The seed of an idea

 


Saturday 1 June, 2024, I walked around the meadows that surround the Bethlem Royal Hospital with a colleague who works there now. We caught a bus from Crystal Palace which wound through the back streets of Beckenham and Bromley before finally dropping us off at the northeast corner of the site, a bit of a stretch from the main gate. After about five minutes’ walking, we found what seemed to be an entrance, where a gap between a small set of maisonettes revealed a gate and pathway through trees that beckoned to us. But the gate was locked fast, the grounds were impenetrable, and the fence was unscalable. We resumed our route along the road to find the entrance to the grounds, then my friend led the way around the bottom meadow, past beautiful trees, a large house now boarded up and padlocked, and up to a desolate site that once housed an IAPT operation. We stuck to the fence line, which provided a secure boundary all the way around, and passed no one. As we approached the southwest corner of the site, we entered some dense growth and looked for a pond that was marked on my map. We didn’t find it, repelled as we were by undergrowth. 

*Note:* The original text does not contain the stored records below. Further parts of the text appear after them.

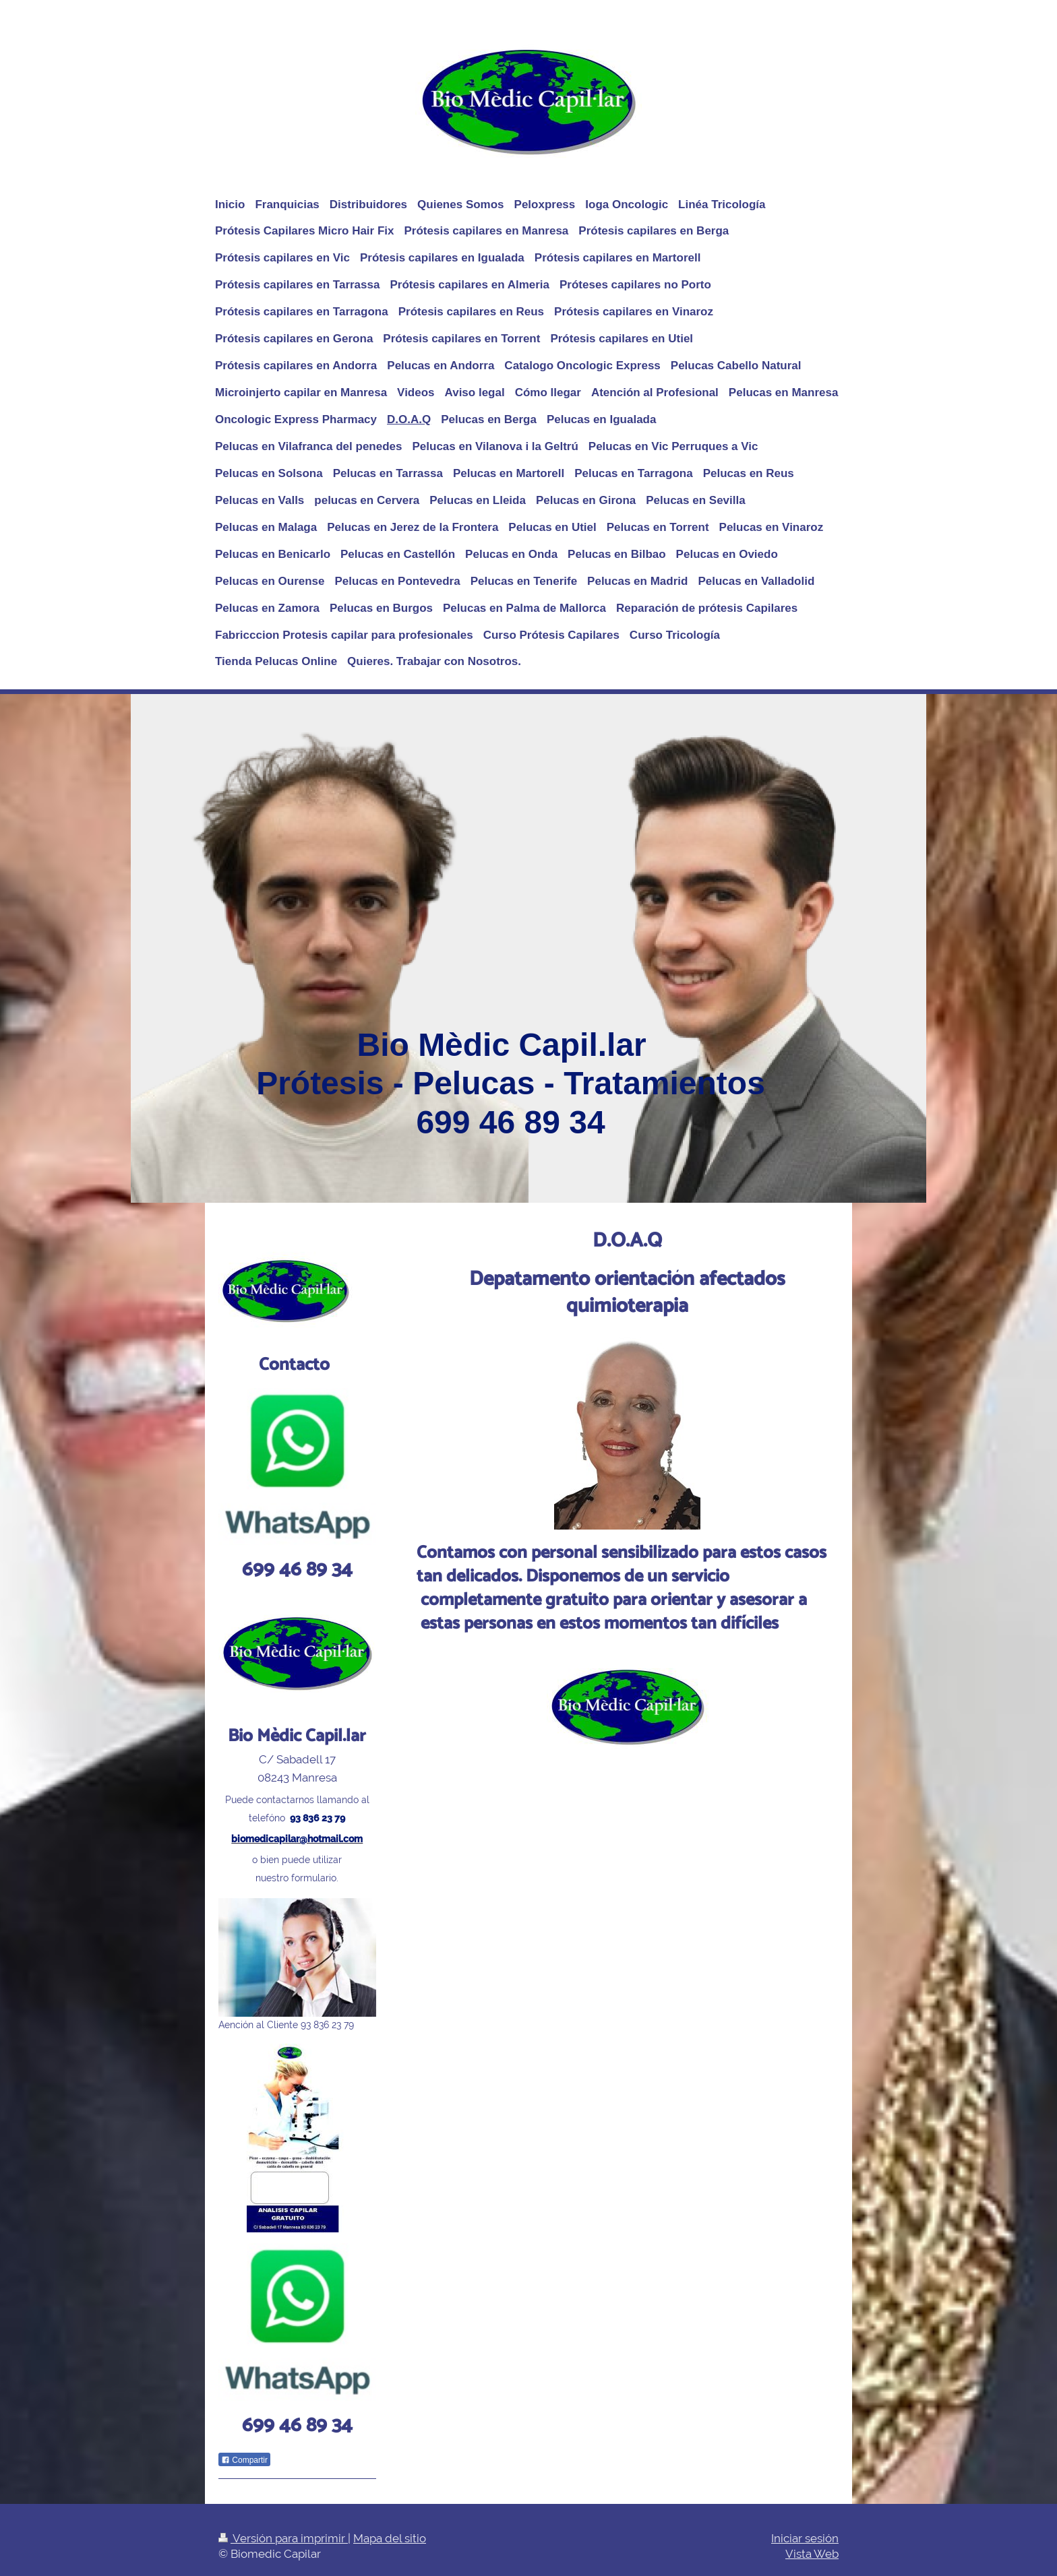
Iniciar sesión (805, 2538)
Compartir (244, 2460)
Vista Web (812, 2554)
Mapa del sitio (389, 2538)
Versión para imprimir (283, 2538)
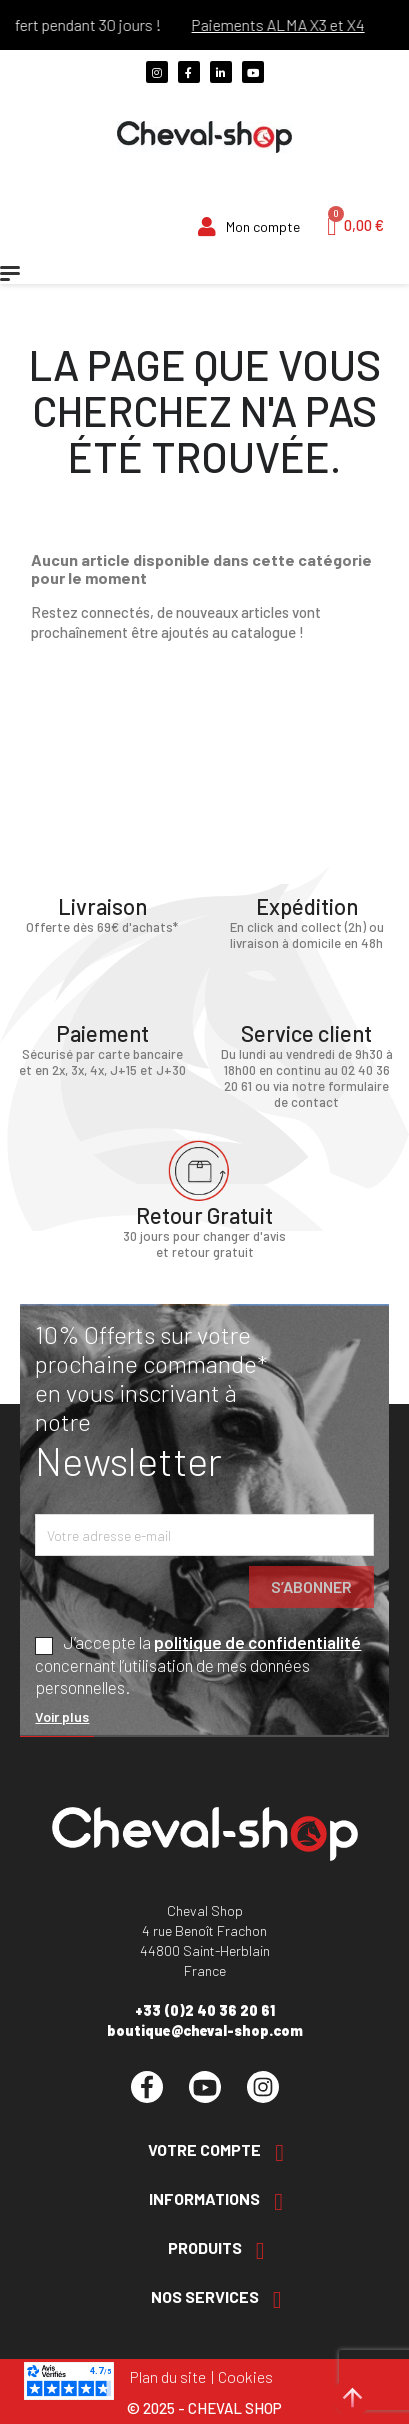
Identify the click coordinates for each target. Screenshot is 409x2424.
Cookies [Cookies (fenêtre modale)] (245, 2376)
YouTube (205, 2087)
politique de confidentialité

Apparently, a farm once operated from this part of the land. It was not unusual for psychiatric hospitals to have farms before WWII. Not only did the farm produce food for the hospital, but it was also a place where some of the patients could find something to do and make themselves useful––an important idea in the “moral treatment” tradition of psychiatry. Later, John and I would visit the archives and learn about the farms at Warlingham and Bethlem and discover that there were some farm buildings at Bethlem that were of historical interest. Unfortunately, they burnt down just before the preservation order came into force. It’s hard to imagine the farm now, but it helps make sense of the patches of thicket that are sometimes penetrable but where broad pathways suddenly terminate in brambles, apparently leading nowhere. 

Reflecting back on our walk, I remember that we found our way into the wooded areas that thread through and around the site, we picked our way through rhododendrons, jumped across streams and stumbled across the faint shadows of what seemed to be a sunken garden. Sometimes the undergrowth was open enough to walk through, sometimes the undergrowth proved impassable. The "woods" seemed unloved, but the meadows were full of knee-high grass and flowers and the expanse of sky above us made me gasp. 

We saw very few people, and only one who we guessed was a patient because of the way she was walking with her companion. Their bodies were sort of held in a subtle way that spoke not of friendship so much as of a power relation between the two, and silence. Somewhere along the way we shared lunch at a wooden picnic table and realised we were looking at an orchard. I had suggested the walk because the seed of an idea had taken root in my mind: "horses would love to live here."

I was in the final stretch of an expensive course to qualify as an equine facilitated psychotherapist (EFP). I had written thirty-three essays, made two of videos and three PowerPoint presentations, done three residential experiences, and worked with six practice clients. But although I had a certificate I had zero horses, no land, and only a vague idea where this new journey could lead me. Perhaps I could make something work here. Back in 1999 I had worked as an assistant nurse at the Bethlem on Gresham ward. This was at the beginning of my psychoanalytic training, and I had taken the job to gain experience of working with people at their wits’ end. My colleague is pursuing her own path with psychoanalysis and psychiatry. We spoke to each other about our teenage experiences with horses, about working on psychiatric wards, and about the changes that have happened over the last quarter of a century. Not long after our walk, I received a message: my colleague had spoken to someone in the site office who had responded positively to this rather mad idea. His brother had had a great experience with horses in his youth, and he was happy to see if he could take things forward once a list of requirements had been met. Wow! Now for the search for some horses.